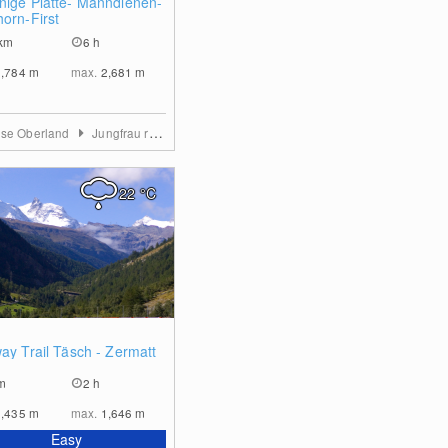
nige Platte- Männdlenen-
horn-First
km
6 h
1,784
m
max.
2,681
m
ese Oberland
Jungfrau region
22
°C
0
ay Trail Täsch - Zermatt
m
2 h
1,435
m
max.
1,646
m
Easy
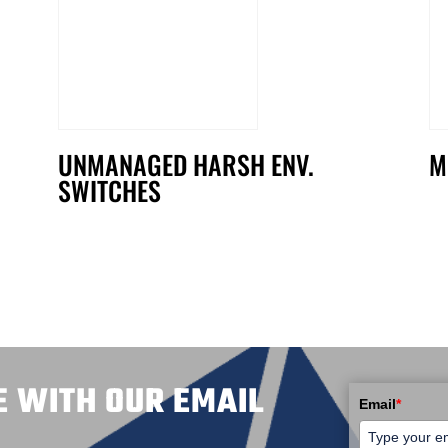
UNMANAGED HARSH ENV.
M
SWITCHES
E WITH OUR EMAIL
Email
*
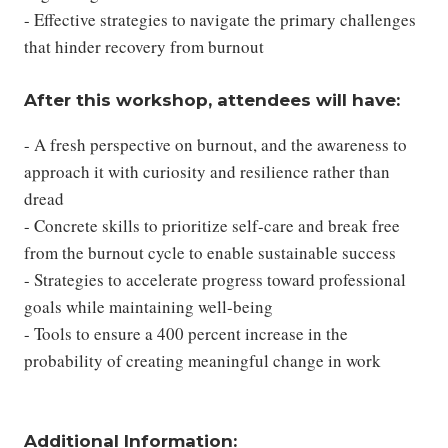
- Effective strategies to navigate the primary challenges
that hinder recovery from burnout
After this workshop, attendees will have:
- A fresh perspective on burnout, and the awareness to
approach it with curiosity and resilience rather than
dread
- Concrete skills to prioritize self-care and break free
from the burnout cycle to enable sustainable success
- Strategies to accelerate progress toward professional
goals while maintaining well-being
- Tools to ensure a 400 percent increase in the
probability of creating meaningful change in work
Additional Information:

-----

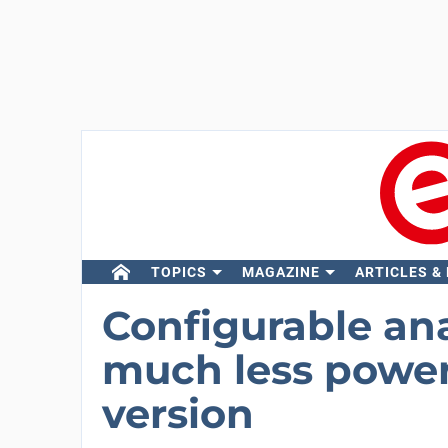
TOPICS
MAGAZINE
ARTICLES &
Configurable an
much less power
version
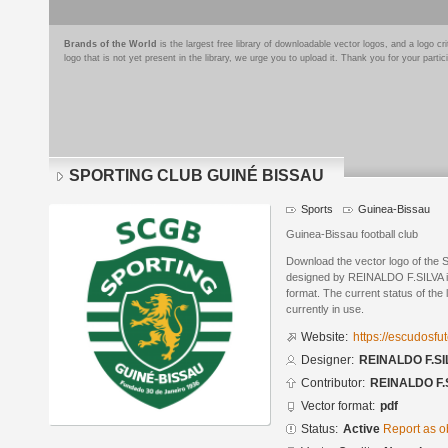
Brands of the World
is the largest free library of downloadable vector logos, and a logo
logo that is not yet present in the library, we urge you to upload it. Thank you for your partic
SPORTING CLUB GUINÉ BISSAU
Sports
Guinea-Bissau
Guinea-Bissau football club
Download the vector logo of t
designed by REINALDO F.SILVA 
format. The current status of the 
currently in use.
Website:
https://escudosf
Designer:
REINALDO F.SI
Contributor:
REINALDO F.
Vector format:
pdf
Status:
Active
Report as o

-----

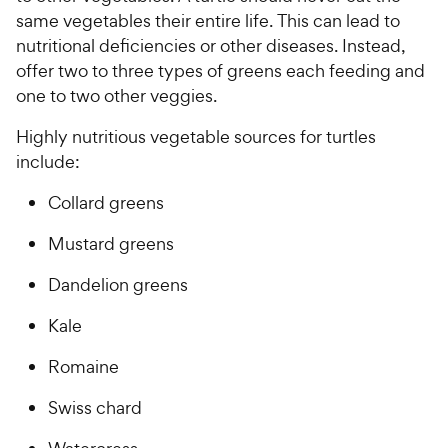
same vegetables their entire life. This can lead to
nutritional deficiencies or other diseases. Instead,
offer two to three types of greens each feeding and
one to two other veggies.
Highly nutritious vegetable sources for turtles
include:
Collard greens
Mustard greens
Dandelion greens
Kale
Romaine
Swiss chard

-----

#### BRIEF
All lines above with "greens" in them should be returned.

#### OUTPUT FOR THIS TASK
offer two to three types of greens each feeding and
Collard greens
Mustard greens
Dandelion greens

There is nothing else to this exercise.